0
$results = mysql_query("select * from doctorlist where assignednumber = '1231231234' ");

I need to change the number 1231231234 to a variable. If I change it to the code below it does not work. I have displayed the variable on the page so I know it is set.

$results = mysql_query("select * from doctorlist where assignednumber = '$phoneNumber' ");

Could someone please help. I know it is a small issue, but have been unable to fix it.

user1760082
  • 1
  • 1
    There is bogus data in the variable or it is a bogus variable - the question is then: *what* does the variable evaluate to at the time of interpolation? In any case, see http://stackoverflow.com/questions/60174/best-way-to-prevent-sql-injection-in-php for cleaners/safer ways to write such a query. –  Oct 19 '12 at 21:41
  • try `echo("select * from doctorlist where assignednumber = '$phoneNumber' ");` – codingbiz Oct 19 '12 at 21:44
  • just `echo $phoneNumber`, your problem will likely fall there – d-_-b Oct 19 '12 at 21:46
  • What you want is known as parametrization, and it is supported by the MySQLi and PDO extensions.
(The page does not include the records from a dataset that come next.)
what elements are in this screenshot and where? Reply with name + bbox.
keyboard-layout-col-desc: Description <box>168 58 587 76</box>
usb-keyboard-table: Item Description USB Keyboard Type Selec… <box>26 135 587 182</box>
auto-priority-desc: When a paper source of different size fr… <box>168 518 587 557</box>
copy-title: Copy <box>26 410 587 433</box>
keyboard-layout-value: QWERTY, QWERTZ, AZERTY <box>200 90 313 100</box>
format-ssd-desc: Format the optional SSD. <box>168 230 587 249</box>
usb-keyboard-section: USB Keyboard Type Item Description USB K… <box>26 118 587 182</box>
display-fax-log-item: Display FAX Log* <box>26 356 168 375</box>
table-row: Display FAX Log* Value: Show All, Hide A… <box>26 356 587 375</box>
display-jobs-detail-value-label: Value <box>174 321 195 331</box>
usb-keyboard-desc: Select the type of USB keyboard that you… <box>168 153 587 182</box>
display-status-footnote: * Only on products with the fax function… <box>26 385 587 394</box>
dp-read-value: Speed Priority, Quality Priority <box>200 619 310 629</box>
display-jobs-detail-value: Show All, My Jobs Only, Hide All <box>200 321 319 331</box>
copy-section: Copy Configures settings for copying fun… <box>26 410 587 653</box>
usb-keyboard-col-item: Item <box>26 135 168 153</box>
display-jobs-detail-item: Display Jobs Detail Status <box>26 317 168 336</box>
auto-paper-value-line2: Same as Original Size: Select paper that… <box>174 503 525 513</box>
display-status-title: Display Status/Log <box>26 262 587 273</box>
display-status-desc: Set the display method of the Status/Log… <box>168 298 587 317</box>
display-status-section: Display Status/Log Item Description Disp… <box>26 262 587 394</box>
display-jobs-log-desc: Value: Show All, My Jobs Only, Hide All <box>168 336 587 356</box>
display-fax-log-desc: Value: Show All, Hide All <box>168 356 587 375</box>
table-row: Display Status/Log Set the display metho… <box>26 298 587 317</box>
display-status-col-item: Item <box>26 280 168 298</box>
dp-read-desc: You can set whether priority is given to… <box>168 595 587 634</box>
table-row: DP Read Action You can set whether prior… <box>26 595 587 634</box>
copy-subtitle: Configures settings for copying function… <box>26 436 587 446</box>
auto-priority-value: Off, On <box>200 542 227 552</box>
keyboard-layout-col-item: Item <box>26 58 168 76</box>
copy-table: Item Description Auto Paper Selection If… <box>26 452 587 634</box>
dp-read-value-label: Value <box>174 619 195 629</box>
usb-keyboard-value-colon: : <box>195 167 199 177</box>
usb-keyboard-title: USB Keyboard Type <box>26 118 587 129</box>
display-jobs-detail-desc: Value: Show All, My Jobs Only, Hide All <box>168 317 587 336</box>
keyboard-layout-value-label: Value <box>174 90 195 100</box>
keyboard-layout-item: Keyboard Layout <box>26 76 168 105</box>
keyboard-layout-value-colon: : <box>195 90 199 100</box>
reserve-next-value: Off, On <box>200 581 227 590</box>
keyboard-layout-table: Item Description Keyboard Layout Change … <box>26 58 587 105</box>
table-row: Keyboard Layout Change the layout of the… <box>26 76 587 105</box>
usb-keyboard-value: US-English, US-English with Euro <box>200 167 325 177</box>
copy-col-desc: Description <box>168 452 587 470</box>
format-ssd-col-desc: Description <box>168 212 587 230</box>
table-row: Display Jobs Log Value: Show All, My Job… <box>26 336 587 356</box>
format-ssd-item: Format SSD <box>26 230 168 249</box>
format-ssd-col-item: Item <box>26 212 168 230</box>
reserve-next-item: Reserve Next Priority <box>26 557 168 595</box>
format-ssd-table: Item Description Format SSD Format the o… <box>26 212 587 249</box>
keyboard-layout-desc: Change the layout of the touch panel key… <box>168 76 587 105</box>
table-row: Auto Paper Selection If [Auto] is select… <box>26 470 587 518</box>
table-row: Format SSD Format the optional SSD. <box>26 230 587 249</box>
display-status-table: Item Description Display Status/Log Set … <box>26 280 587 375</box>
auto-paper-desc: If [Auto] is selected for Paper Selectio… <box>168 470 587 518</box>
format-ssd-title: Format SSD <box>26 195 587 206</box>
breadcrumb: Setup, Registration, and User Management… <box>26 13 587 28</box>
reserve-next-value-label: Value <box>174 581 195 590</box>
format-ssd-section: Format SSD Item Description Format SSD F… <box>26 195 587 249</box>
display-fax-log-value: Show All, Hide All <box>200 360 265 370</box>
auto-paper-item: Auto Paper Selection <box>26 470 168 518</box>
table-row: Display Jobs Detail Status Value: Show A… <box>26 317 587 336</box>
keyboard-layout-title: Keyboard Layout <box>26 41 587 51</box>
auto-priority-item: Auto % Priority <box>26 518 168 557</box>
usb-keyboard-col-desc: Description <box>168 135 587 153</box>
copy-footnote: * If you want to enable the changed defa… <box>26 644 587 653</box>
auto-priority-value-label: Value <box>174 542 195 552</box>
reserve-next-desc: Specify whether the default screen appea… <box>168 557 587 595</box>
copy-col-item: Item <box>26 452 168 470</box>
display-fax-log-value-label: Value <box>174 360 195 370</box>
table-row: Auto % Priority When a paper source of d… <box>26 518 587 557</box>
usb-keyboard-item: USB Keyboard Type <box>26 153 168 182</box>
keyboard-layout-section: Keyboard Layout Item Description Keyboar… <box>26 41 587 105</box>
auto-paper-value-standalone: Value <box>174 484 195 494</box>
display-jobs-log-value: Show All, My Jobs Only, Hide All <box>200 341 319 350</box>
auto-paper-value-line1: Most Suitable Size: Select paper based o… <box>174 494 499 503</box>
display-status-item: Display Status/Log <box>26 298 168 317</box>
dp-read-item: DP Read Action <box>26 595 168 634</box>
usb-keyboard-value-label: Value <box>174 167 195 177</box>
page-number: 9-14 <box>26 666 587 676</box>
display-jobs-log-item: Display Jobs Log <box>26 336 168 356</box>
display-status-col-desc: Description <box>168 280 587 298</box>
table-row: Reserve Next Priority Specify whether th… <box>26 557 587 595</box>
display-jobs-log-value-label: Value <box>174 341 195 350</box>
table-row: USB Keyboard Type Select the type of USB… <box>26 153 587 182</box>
You can read up on them [here](http://net.tutsplus.com/tutorials/php/pdo-vs-mysqli-which-should-you-use/) – Asad Saeeduddin Oct 19 '12 at 21:50
  • @Asad you're talking about PDO prepared tsatements but I think he has different problem and doesn't need PDO. – Alex Rashkov Oct 19 '12 at 21:58
  • @infinity it seemed to me as though he wanted to introduce a variable value into a query, so I suggested he use parametrization (not necessarily PDO, MySQLi does fine too) – Asad Saeeduddin Oct 19 '12 at 22:02
  • @Asad I totally agree with your comment but I think his variable is either bogus or he has array/object not string/int and that is causing the problem. – Alex Rashkov Oct 19 '12 at 22:07
  • The $phonenumber variable is passed from my phone system. I can echo the variable and it displays the correct number. I just can't get it to do the query based on the variable – user1760082 Oct 19 '12 at 22:07
  • Good, so there is a value in the variable; is there also a record in doctorlist that has the same value for the column assignednumber? – Asad Saeeduddin Oct 19 '12 at 22:10
  • Yes the number that the variable is set to is in the assignednumber column – user1760082 Oct 19 '12 at 22:12

3 Answers3

0

Perhaps split it like this

$sql_query = "select * from doctorlist where assignednumber='$phoneNumber'";
$results = mysql_query($sql_query);

or

$sql_query = "select * from doctorlist where assignednumber='".$phoneNumber."' ";
$results = mysql_query($sql_query);
RolandoMySQLDBA
  • 43,883
  • 16
  • 91
  • 132
0

First check your variable type with var_dump($phoneNumber) than do the following:

$results = mysql_query("select * from doctorlist where assignednumber = '".$phoneNumber."' ");

to improve readability and last if you expect an Integer cast your variable like:

(int)$phoneNumber

or if string do 

mysql_real_escape_string($phoneNumber)
Alex Rashkov
  • 9,833
  • 3
  • 32
  • 58
  • Instead of concatenating a double quoted string with a variable, it's clearer to just put the variable in the string. E.g. "this is $my_var." vs "this is ".$my_var."." – Greg Oct 19 '12 at 21:54
  • @Greg that's up to personal preference it's not a rule so I agree with you – Alex Rashkov Oct 19 '12 at 22:05
0

Try using the variable inside the query like this:

'{$phoneNumber}'

Matija Milković
  • 2,458
  • 2
  • 15
  • 27